Abubakar Demba aus Gambia wartet vor der Bank auf Geld. Bild: Jochen Stahnke

Agadez lebt ausschließlich vom Transportgeschäft. Seit Al Qaida die Gegend unsicher macht, gibt es hier keinen Tourismus mehr. Letzter Teil unserer Spurensuche in Niger.

          Allein das Geldtransferinstitut Western Union hat in der 100.000-Einwohner-Stadt fünf Filialen. Der Chef der Filiale nahe dem großen Markt sagt, er habe jeden Monat 50.000 Kunden. Das meiste Geld komme aus Senegal, Gambia und Mali, aber fast ebenso große Summen kämen mittlerweile auch aus Europa: vor allem aus Italien, Spanien und Deutschland. Zwei bis zehn Millionen Francs-CFA zahle er jeden Tag aus. Im Schnitt würden Summen zwischen 40.000 bis 200.000 Francs-CFA abgeholt.

          Jochen Stahnke

          Politischer Korrespondent für Israel, die Palästinensergebiete und Jordanien mit Sitz in Tel Aviv.
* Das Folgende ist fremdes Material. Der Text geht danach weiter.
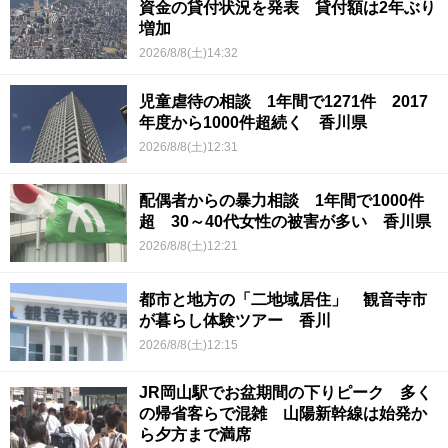
資金の貸付状況を発表 貸付額は2年ぶり
増加
2026/8/8(土)14:32
児童虐待の相談 1年間で1271件 2017
年度から1000件超続く 香川県
2026/8/8(土)12:31
配偶者からの暴力相談 1年間で1000件
超 30～40代女性の被害が多い 香川県
2026/8/8(土)12:21
都市と地方の「二地域居住」 観音寺市
が暮らし体験ツアー 香川
2026/8/8(土)12:15
JR岡山駅でお盆期間の下りピーク 多く
の帰省客らで混雑 山陽新幹線は始発か
ら夕方まで満席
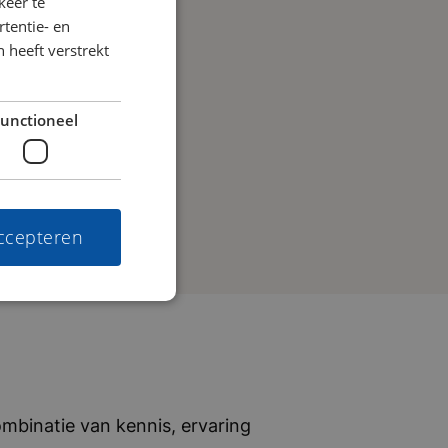
keer te
tentie- en
 heeft verstrekt
unctioneel
accepteren
mbinatie van kennis, ervaring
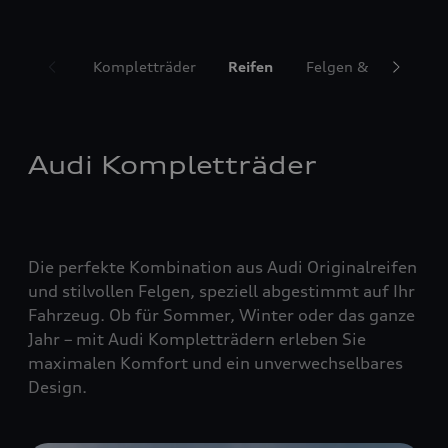
Kompletträder
Reifen
Felgen & Radzubeh
Audi Kompletträder
Die perfekte Kombination aus Audi Originalreifen
und stilvollen Felgen, speziell abgestimmt auf Ihr
Fahrzeug. Ob für Sommer, Winter oder das ganze
Jahr – mit Audi Kompletträdern erleben Sie
maximalen Komfort und ein unverwechselbares
Design.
          Vor der Filiale wartet eine Gruppe Gambier. Es ist Samstag, die letzte Möglichkeit vor dem Abfahrtstag am Montag, Geld zu holen. Abubakar Demba, 29 Jahre, kurze Rastazöpfe, sagt, er sei schon seit zehn Monaten in Agadez. Er will nach Europa, aber ihm ging das Geld aus. Nun arbeitet er selbst als Chasseur und Vermittler. Er wartet auf das Geld zweier Klienten, die weiter nach Tripolis wollten. Jede Woche fährt er mit einem Fahrer von Agadez nach Mursuq in Libyen. „Ich übersetze für die Gambier und Ghanaer und organisiere alles“, sagt Demba. Für jede Tour mit dem Toyota bekomme er 500 Dinar, rund 330 Euro.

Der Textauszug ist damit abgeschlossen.